WHAT TO PRODUCE
Everything from the "d'une maladie. L'actualité" line to the final line of the listing should be written out exactly. Skip the pictures.

§

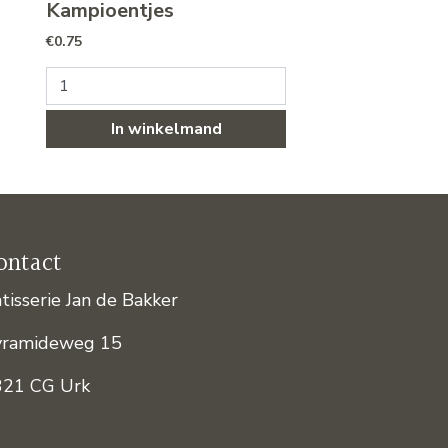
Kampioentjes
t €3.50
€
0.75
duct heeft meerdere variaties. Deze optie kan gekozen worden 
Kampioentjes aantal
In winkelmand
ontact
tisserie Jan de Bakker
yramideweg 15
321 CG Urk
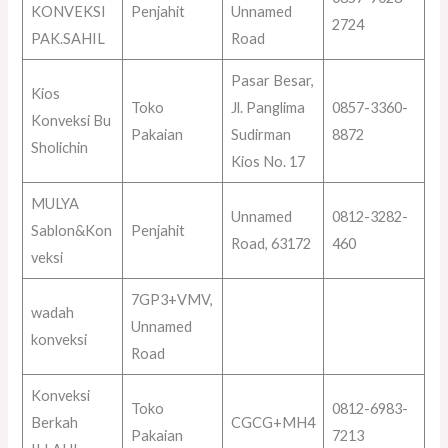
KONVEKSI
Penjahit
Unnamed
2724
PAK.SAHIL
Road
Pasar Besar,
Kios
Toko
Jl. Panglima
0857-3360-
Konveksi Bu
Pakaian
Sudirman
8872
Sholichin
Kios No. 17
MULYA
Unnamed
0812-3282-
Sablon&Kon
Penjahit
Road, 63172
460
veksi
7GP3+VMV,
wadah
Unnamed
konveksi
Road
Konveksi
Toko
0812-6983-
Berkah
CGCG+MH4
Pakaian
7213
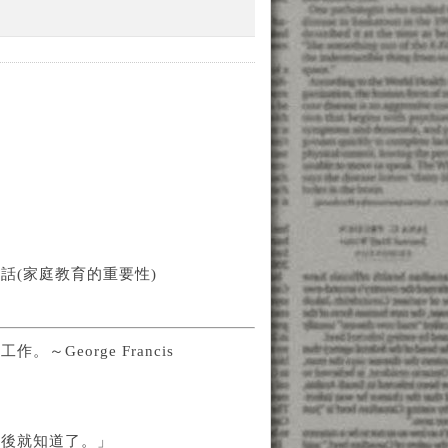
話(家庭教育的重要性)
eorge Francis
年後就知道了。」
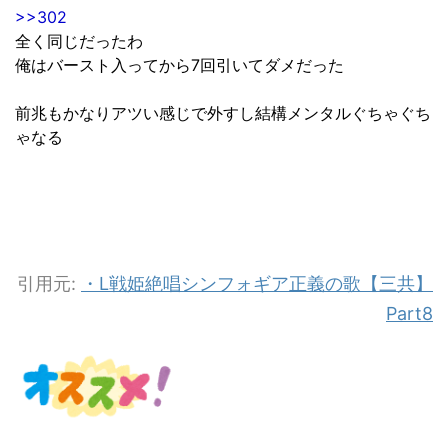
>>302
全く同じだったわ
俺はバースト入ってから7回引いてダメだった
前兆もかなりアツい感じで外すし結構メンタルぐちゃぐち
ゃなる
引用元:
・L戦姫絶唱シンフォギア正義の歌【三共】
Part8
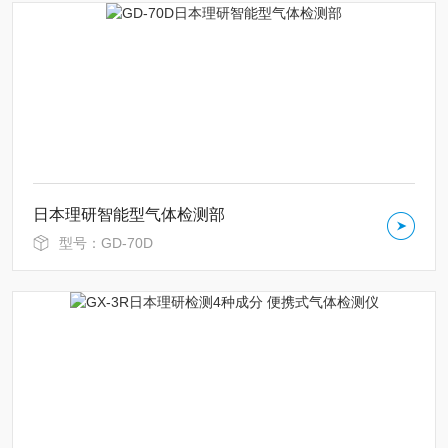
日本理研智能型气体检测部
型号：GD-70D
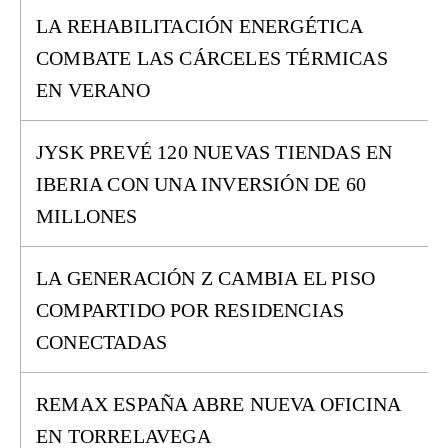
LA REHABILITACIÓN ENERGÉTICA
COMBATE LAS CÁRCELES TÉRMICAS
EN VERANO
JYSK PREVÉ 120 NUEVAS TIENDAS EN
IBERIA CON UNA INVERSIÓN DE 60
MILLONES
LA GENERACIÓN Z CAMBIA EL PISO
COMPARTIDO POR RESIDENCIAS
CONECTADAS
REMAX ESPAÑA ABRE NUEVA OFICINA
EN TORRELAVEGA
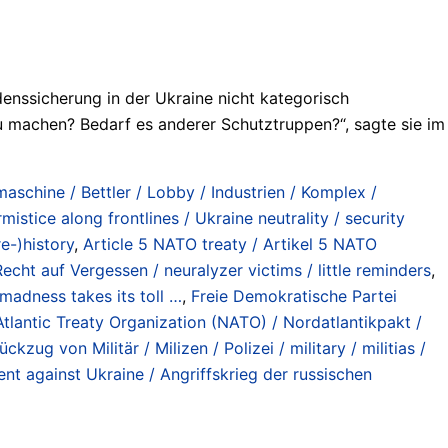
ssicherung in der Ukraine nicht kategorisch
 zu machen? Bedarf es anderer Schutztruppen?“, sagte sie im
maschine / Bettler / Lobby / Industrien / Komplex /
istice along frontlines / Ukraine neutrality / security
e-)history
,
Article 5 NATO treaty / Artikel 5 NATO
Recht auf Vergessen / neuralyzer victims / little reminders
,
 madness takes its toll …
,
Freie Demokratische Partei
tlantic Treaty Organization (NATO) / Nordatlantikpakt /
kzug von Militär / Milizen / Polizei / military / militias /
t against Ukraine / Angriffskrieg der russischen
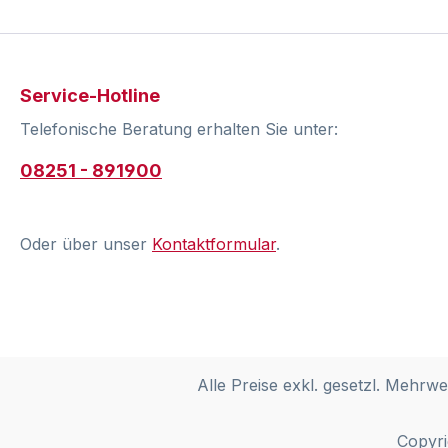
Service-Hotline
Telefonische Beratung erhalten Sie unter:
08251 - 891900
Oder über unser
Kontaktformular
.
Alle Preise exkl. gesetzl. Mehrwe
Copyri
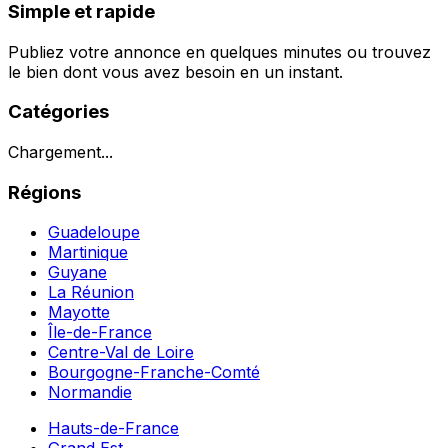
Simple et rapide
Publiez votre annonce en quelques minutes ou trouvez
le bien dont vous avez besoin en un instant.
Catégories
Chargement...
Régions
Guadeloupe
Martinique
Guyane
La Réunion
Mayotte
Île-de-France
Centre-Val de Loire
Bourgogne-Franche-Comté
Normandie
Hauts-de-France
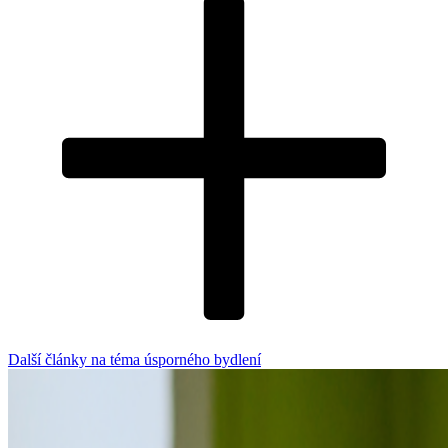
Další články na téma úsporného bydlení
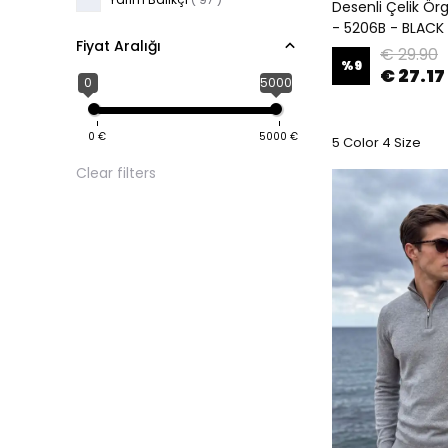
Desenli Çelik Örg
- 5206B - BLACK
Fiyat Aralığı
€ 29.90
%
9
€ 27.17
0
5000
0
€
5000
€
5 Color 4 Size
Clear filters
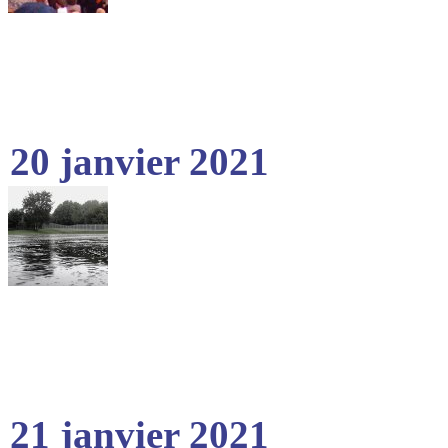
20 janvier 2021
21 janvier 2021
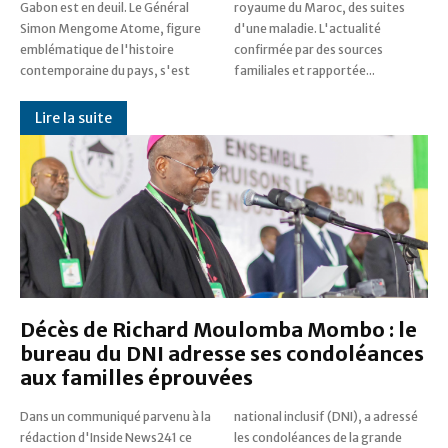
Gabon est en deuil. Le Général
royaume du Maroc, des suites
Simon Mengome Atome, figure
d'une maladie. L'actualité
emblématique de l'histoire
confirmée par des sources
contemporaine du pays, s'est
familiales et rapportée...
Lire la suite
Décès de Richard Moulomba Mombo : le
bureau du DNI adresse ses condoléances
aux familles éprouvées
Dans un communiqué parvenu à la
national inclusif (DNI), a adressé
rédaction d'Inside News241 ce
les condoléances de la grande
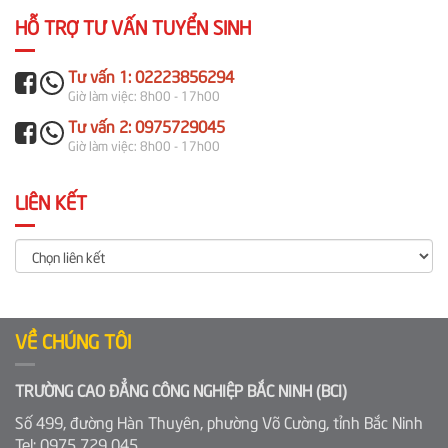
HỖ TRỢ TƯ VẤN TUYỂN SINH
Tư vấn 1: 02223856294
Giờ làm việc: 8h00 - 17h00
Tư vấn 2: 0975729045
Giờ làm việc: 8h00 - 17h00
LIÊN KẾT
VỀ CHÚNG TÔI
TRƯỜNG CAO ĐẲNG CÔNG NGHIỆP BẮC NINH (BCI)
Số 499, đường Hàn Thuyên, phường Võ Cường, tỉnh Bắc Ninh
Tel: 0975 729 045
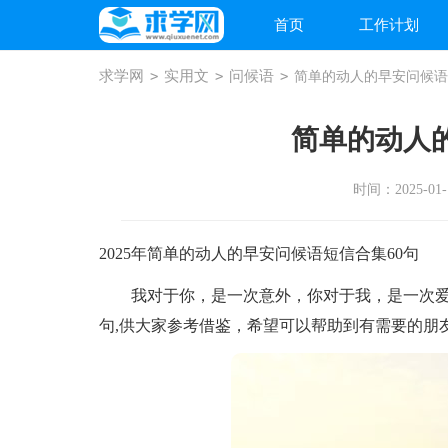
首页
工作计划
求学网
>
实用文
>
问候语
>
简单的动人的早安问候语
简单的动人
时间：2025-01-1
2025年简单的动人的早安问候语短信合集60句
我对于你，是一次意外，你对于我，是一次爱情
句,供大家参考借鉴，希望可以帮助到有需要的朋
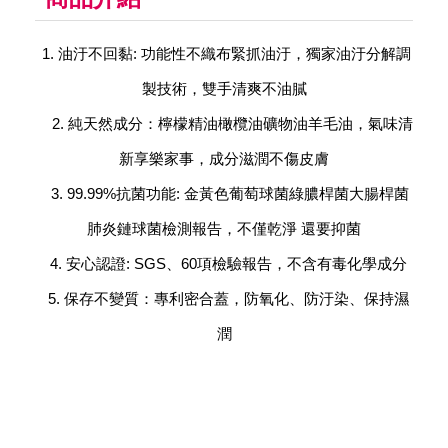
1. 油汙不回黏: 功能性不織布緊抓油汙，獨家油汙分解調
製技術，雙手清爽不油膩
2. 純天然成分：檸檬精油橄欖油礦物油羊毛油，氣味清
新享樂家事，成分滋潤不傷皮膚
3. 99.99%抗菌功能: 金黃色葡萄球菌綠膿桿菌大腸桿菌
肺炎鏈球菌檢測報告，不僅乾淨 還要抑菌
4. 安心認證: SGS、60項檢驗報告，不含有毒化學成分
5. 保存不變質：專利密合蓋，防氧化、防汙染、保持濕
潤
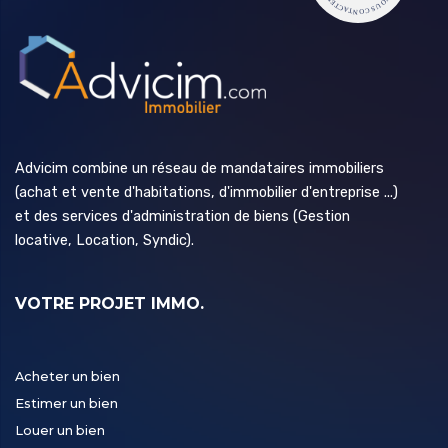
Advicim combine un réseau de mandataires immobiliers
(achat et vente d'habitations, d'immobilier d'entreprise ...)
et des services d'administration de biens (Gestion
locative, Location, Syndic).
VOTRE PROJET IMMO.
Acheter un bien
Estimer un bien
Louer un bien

§

OUTPUT
d'une maladie. L'actualité
emblématique de l'histoire
confirmée par des sources
contemporaine du pays, s'est
familiales et rapportée...
Lire la suite
Décès de Richard Moulomba Mombo : le
bureau du DNI adresse ses condoléances
aux familles éprouvées
Dans un communiqué parvenu à la
national inclusif (DNI), a adressé
rédaction d'Inside News241 ce
les condoléances de la grande
HỖ TRỢ TƯ VẤN TUYỂN SINH
Tư vấn 1: 02223856294
Giờ làm việc: 8h00 - 17h00
Tư vấn 2: 0975729045
Giờ làm việc: 8h00 - 17h00
LIÊN KẾT
VỀ CHÚNG TÔI
TRƯỜNG CAO ĐẲNG CÔNG NGHIỆP BẮC NINH (BCI)
Số 499, đường Hàn Thuyên, phường Võ Cường, tỉnh Bắc Ninh
Tel: 0975 729 045
首页
工作计划
求学网
>
实用文
>
问候语
>
简单的动人的早安问候语
简单的动人
时间：2025-01-1
2025年简单的动人的早安问候语短信合集60句
我对于你，是一次意外，你对于我，是一次爱情
句,供大家参考借鉴，希望可以帮助到有需要的朋
1. 油汙不回黏: 功能性不織布緊抓油汙，獨家油汙分解調
製技術，雙手清爽不油膩
2. 純天然成分：檸檬精油橄欖油礦物油羊毛油，氣味清
新享樂家事，成分滋潤不傷皮膚
3. 99.99%抗菌功能: 金黃色葡萄球菌綠膿桿菌大腸桿菌
肺炎鏈球菌檢測報告，不僅乾淨 還要抑菌
4. 安心認證: SGS、60項檢驗報告，不含有毒化學成分
5. 保存不變質：專利密合蓋，防氧化、防汙染、保持濕
潤
Advicim combine un réseau de mandataires immobiliers
(achat et vente d'habitations, d'immobilier d'entreprise ...)
et des services d'administration de biens (Gestion
locative, Location, Syndic).
VOTRE PROJET IMMO.
Acheter un bien
Estimer un bien
Louer un bien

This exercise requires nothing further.